▼

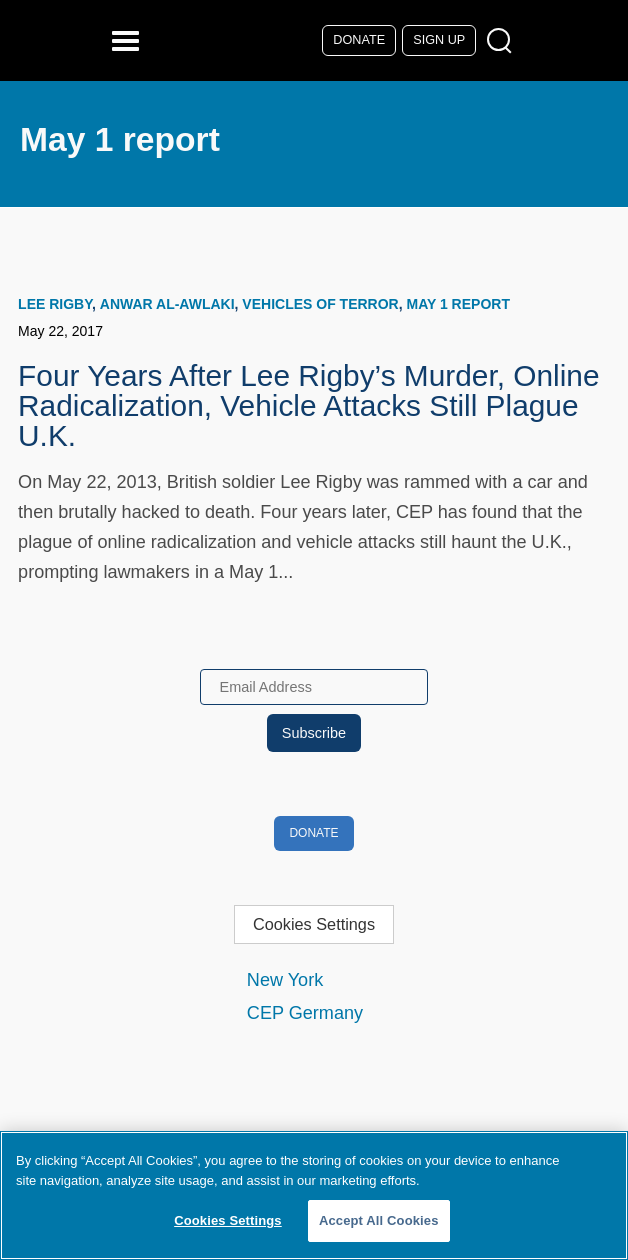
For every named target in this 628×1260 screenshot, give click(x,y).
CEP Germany (305, 1013)
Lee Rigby (55, 304)
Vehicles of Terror (320, 304)
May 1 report (457, 304)
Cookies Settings (314, 924)
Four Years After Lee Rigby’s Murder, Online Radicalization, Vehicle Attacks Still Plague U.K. (308, 405)
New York (285, 980)
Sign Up (439, 40)
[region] (314, 1195)
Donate (359, 40)
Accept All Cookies (379, 1220)
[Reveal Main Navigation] (128, 40)
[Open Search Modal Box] (503, 41)
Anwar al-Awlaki (167, 304)
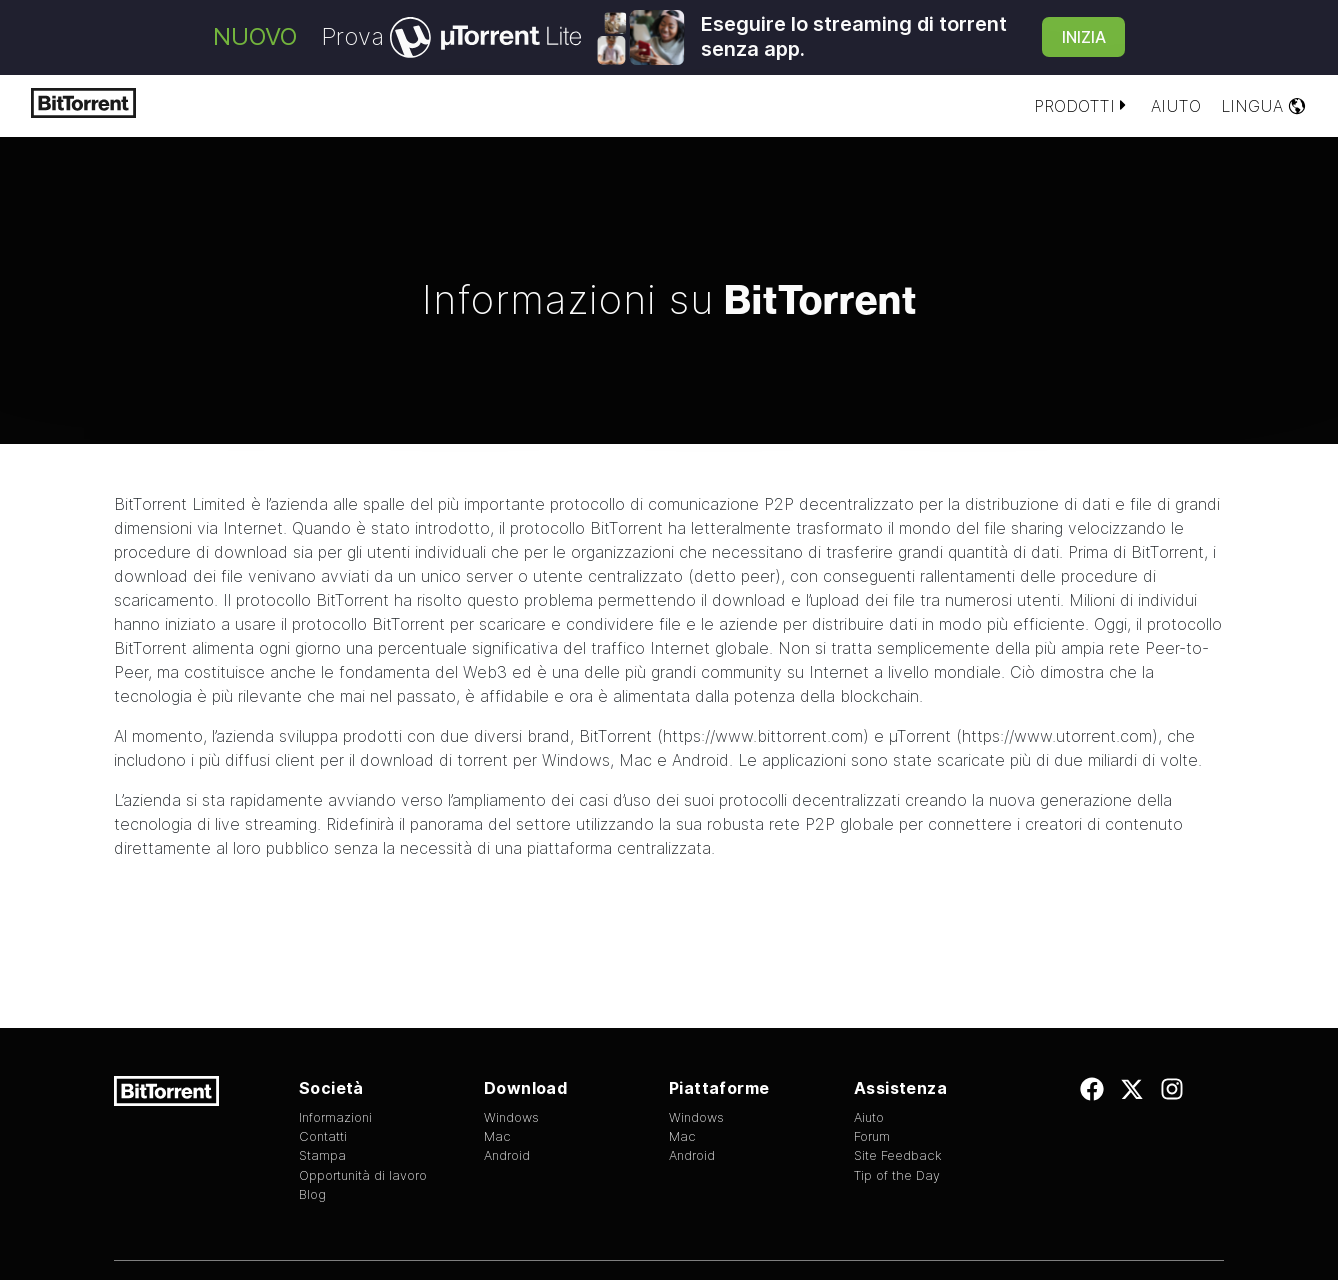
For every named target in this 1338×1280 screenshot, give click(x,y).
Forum (872, 1136)
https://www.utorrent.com (1057, 736)
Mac (635, 760)
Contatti (323, 1136)
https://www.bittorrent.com (763, 736)
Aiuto (1176, 106)
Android (700, 760)
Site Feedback (898, 1155)
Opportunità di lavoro (363, 1175)
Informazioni (335, 1117)
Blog (312, 1194)
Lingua (1264, 106)
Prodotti (1082, 106)
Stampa (322, 1155)
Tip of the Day (897, 1175)
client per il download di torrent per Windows (442, 760)
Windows (511, 1117)
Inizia (1084, 37)
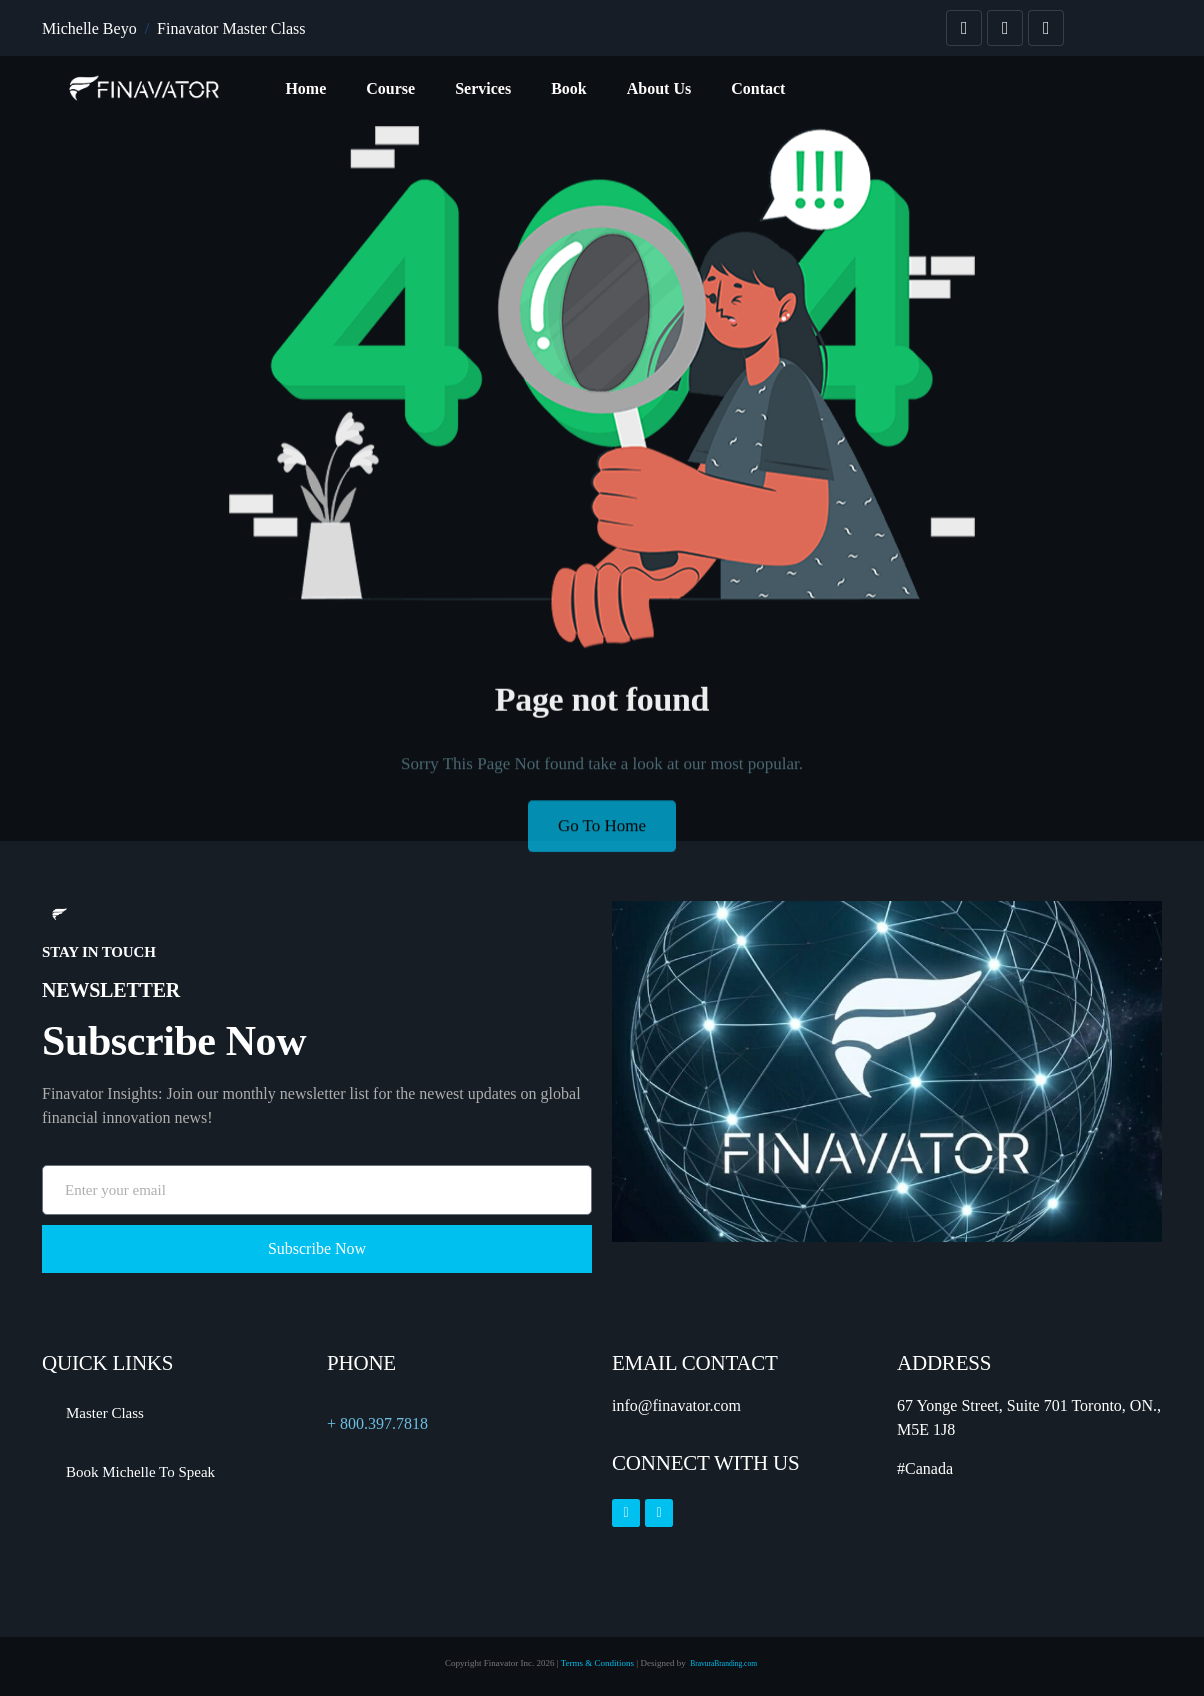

▲

Copy every line from the data that includes the string "https".

https://www.utorrent.com (1057, 736)
https://www.bittorrent.com (763, 736)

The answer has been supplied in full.